* **What is needed**
Pictures are to be left out, and only the lines from the one containing "остью сотрет и" through the last line of the data are to be returned exactly.
*** Entries provided ***
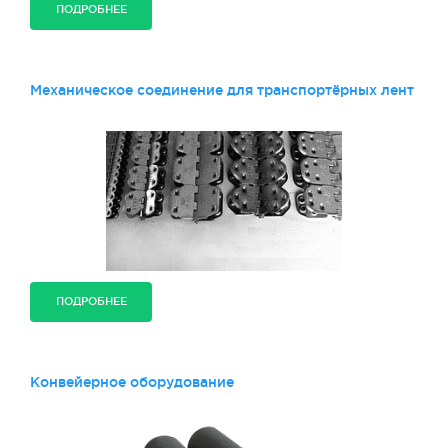
ПОДРОБНЕЕ
Механическое соединение для транспортёрных лент
ПОДРОБНЕЕ
Конвейерное оборудование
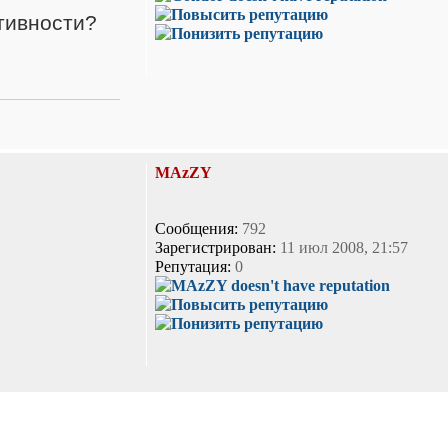
ктивности?
MAzZY
Сообщения:
792
Зарегистрирован:
11 июл 2008, 21:57
Репутация:
0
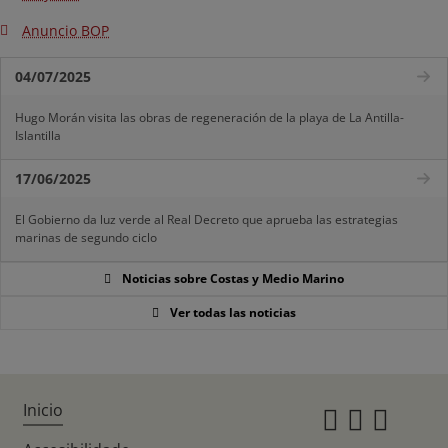
Anuncio BOP
04/07/2025
Hugo Morán visita las obras de regeneración de la playa de La Antilla-
Islantilla
17/06/2025
El Gobierno da luz verde al Real Decreto que aprueba las estrategias
marinas de segundo ciclo
Noticias sobre Costas y Medio Marino
Ver todas las noticias
Inicio
Instagr
Twitte
Fac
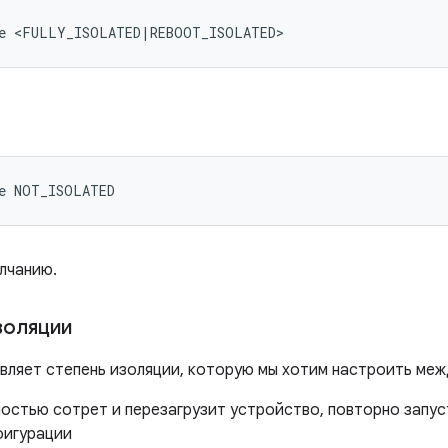
e 
<
FULLY_ISOLATED
|
REBOOT_ISOLATED
>
e NOT_ISOLATED
лчанию.
золяции
вляет степень изоляции, которую мы хотим настроить меж
остью сотрет и перезагрузит устройство, повторно запу
фигурации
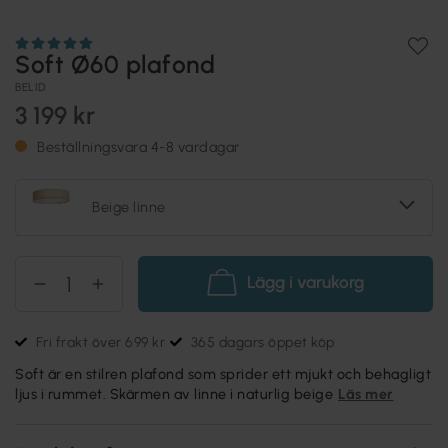
Soft Ø60 plafond
BELID
3 199 kr
Beställningsvara 4-8 vardagar
Beige linne
Lägg i varukorg
Fri frakt över 699 kr
365 dagars öppet köp
Soft är en stilren plafond som sprider ett mjukt och behagligt
ljus i rummet. Skärmen av linne i naturlig beige
Läs mer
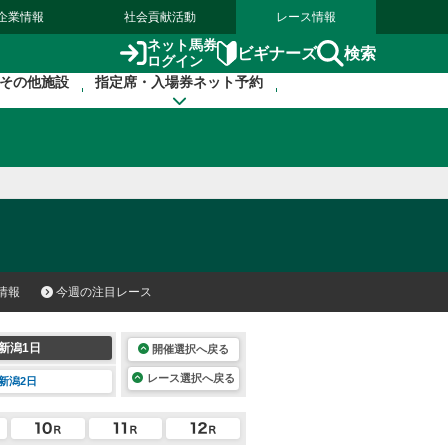
企業情報
社会貢献活動
レース情報
ネット馬券
検索
ビギナーズ
ログイン
その他施設
指定席・入場券ネット予約
情報
今週の注目レース
新潟1日
開催選択へ戻る
レース選択へ戻る
新潟2日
*** End of Entries provided ***
* **Reply**
остью сотрет и перезагрузит устройство, повторно запу
фигурации
Soft Ø60 plafond
BELID
3 199 kr
Beställningsvara 4-8 vardagar
Beige linne
Lägg i varukorg
Fri frakt över 699 kr
365 dagars öppet köp
Soft är en stilren plafond som sprider ett mjukt och behagligt
ljus i rummet. Skärmen av linne i naturlig beige
Läs mer
企業情報
社会貢献活動
レース情報
ネット馬券
検索
ビギナーズ
ログイン
その他施設
指定席・入場券ネット予約
情報
今週の注目レース
新潟1日
開催選択へ戻る
レース選択へ戻る
新潟2日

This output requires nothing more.